Liquidators Remuneration = Total Assets Realised x Rate of Commission/100

II. On Payments

i. On unsecured creditors
a. When sufficient balance available to unsecured creditors

Liquidators Remuneration = Amount available to unsecured creditors x Rate of Commission/100

b. When Insufficient balance available to unsecured creditors

Liquidators Remuneration =
Amount available to unsecured creditors x Rate of Commission/100+ Rate of commission

Note: For calculating remuneration on payment made to unsecured creditors, preferential creditors
must be considered as part of unsecured creditors.

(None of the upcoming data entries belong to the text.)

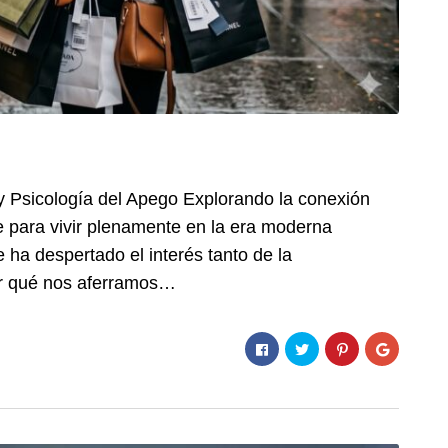
 y Psicología del Apego Explorando la conexión
te para vivir plenamente en la era moderna
 ha despertado el interés tanto de la
Por qué nos aferramos…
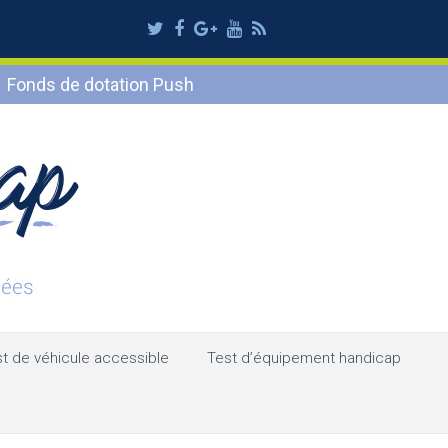
Twitter
Facebook
Google
Youtube
RSS
Plus
Fonds de dotation Push
t de véhicule accessible
Test d’équipement handicap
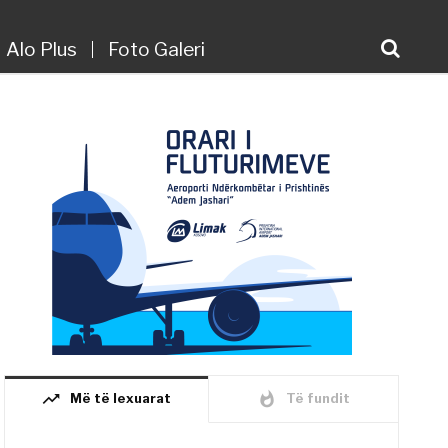
Alo Plus
Foto Galeri
trending_up
whatshot
Më të lexuarat
Të fundit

ii. On amount available to shareholders


Liquidators Remuneration =

Amount available to shareholder’s x Rate of Commission/100+ Rate of commission

Deficiency/Surplus Account

Statement of Affairs shows the Deficiency/Surplus as regards creditors and members. This account
explains how the deficiency or surplus has arose. This statement must cover at least a 3-year period
preceding the date of winding up order.

PREFERENTIAL CREDITORS

In a winding up there should be paid in priority to all other debts subject to the provisions of section
326.

i. Government Taxes: All revenues, taxes, cess and rates due from the company to the
Central Government or a State Government or to a local authority at the relevant date,
and having become due and payable within the twelve months immediately before that
date.
ii. Salary and Wages: All wages or salary including wages payable for time or piece
work and salary earned wholly or in part by way of commission of any employee in
respect of services rendered to the company and due for a period not exceeding four
months within the 12 months immediately before the relevant date, subject to the
condition that the amount payable under this clause to any workman should not exceed
such amount as may be notified
iii. Holiday Remuneration: All accrued holiday remuneration becoming payable to any
employee, or in the case of his death, to any other person claiming under him, on the
termination of his employment before, or by the winding up order, or, as the case may
be, the dissolution of the company
iv. Contribution under ESI Act: Unless the company is being wound up voluntarily
merely for the purposes of reconstruction or amalgamation with another company, all
amount due in respect of contributions payable during the period of twelve months
immediately before the relevant date by the company as the employer of persons under
the Employees’ State Insurance Act, 1948 or any other law for the time being in force;
v. Compensation in respect of death of disablement: Unless the company has, at the
commencement of winding up, under such a contract with any insurer as is mentioned
in section 14 of the Workmen’s Compensation Act, 1923, rights capable of being
transferred to and vested in the workmen, all amount due in respect of any
compensation or liability for compensation under the said Act in respect of the death
or disablement of any employee of the company: Where any compensation under the
said Act is a weekly payment, the amount payable under this clause should be taken to
be the amount of the lump sum for which such weekly payment could, if redeemable,
be redeemed, if the employer has made an application under that Act;
vi. PF, Pension Fund or Gratuity Fund: All sums due to any employee from the
provident fund, the pension fund, the gratuity fund or any other fund for the welfare of
the employees, maintained by the company; and
vii. Expenses of Investigation: The expenses of any investigation held in pursuance of
sections 213 and 216, in so far as they are payable by the company.